### Provided information
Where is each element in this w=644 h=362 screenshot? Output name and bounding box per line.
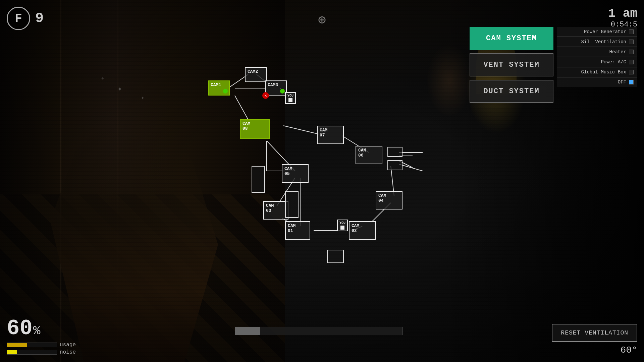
cam1-active-dot — [223, 89, 228, 94]
toggle-label: Power Generator — [584, 29, 626, 35]
cam-alert-x: ✕ — [262, 92, 269, 99]
usage-bar-track — [7, 343, 57, 347]
power-ac-indicator — [629, 60, 634, 64]
power-percentage: 60 — [7, 316, 33, 341]
toggle-sil-ventilation[interactable]: Sil. Ventilation — [557, 37, 637, 47]
vent-system-button[interactable]: VENT SYSTEM — [470, 53, 553, 76]
cam-connector-box — [252, 166, 265, 193]
cam-horiz-box — [327, 250, 344, 263]
usage-bar-fill — [7, 343, 27, 347]
power-generator-indicator — [629, 29, 634, 34]
toggle-global-music-box[interactable]: Global Music Box — [557, 67, 637, 77]
toggle-power-generator[interactable]: Power Generator — [557, 27, 637, 37]
freddy-badge: F — [7, 7, 30, 30]
camera-connections — [208, 67, 443, 268]
toggle-power-ac[interactable]: Power A/C — [557, 57, 637, 67]
bottom-noise-bar — [235, 327, 402, 335]
cam3-active-dot — [280, 89, 285, 94]
noise-bar-fill — [7, 350, 17, 354]
toggle-label: Sil. Ventilation — [581, 39, 626, 45]
noise-bar-container: noise — [7, 349, 76, 355]
toggle-label: Power A/C — [601, 59, 626, 65]
usage-label: usage — [60, 342, 76, 348]
toggle-label: Heater — [609, 49, 626, 55]
bottom-stats: 60 % usage noise — [7, 316, 76, 355]
off-indicator — [629, 80, 634, 84]
svg-line-5 — [283, 126, 319, 134]
temperature-value: 60° — [621, 345, 637, 355]
sil-ventilation-indicator — [629, 40, 634, 44]
cam-node-02[interactable]: CAM02 — [349, 221, 376, 240]
cam-node-04[interactable]: CAM04 — [376, 191, 402, 209]
crosshair: ⊕ — [318, 12, 326, 28]
toggle-label: Global Music Box — [581, 69, 626, 75]
toggle-heater[interactable]: Heater — [557, 47, 637, 57]
cam-system-button[interactable]: CAM SYSTEM — [470, 27, 553, 50]
cam-side-box-1 — [387, 147, 402, 157]
cam-node-07[interactable]: CAM07 — [317, 126, 344, 144]
time-display-area: 1 am 0:54:5 — [608, 7, 637, 29]
you-marker-bottom: YOU — [337, 220, 348, 231]
you-marker-top: YOU — [285, 92, 296, 104]
night-counter: 9 — [35, 10, 44, 26]
usage-bar-container: usage — [7, 342, 76, 348]
cam-node-08[interactable]: CAM08 — [240, 119, 270, 139]
cam-node-03[interactable]: CAM03 — [263, 201, 288, 220]
temperature-display: 60° — [621, 345, 637, 355]
cam-node-06[interactable]: CAM06 — [356, 146, 382, 164]
camera-map: CAM2 CAM1 CAM3 ✕ YOU CAM08 CAM07 CAM06 C… — [208, 67, 443, 268]
top-left-hud: F 9 — [7, 7, 44, 30]
right-panel: Power Generator Sil. Ventilation Heater … — [557, 27, 637, 87]
reset-ventilation-button[interactable]: RESET VENTILATION — [552, 324, 637, 342]
duct-system-button[interactable]: DUCT SYSTEM — [470, 80, 553, 103]
cam-side-box-2 — [387, 160, 402, 170]
percent-symbol: % — [33, 324, 41, 338]
cam-node-2[interactable]: CAM2 — [245, 67, 267, 82]
toggle-off[interactable]: OFF — [557, 77, 637, 87]
heater-indicator — [629, 50, 634, 54]
cam-vert-connector — [285, 191, 299, 218]
noise-bar-track — [7, 350, 57, 355]
noise-label: noise — [60, 349, 76, 355]
global-music-box-indicator — [629, 70, 634, 74]
system-buttons: CAM SYSTEM VENT SYSTEM DUCT SYSTEM — [470, 27, 553, 103]
cam-node-05[interactable]: CAM05 — [282, 164, 309, 183]
cam-node-01[interactable]: CAM01 — [285, 221, 310, 240]
cam-node-1[interactable]: CAM1 — [208, 80, 230, 96]
time-display: 1 am — [608, 7, 637, 20]
noise-level-fill — [235, 327, 260, 335]
svg-line-20 — [399, 164, 423, 171]
toggle-label: OFF — [618, 79, 626, 85]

### Exercise goal
Return, from the entries, each line that holds "track".

### Answer space
usage-bar-track — [7, 343, 57, 347]
noise-bar-track — [7, 350, 57, 355]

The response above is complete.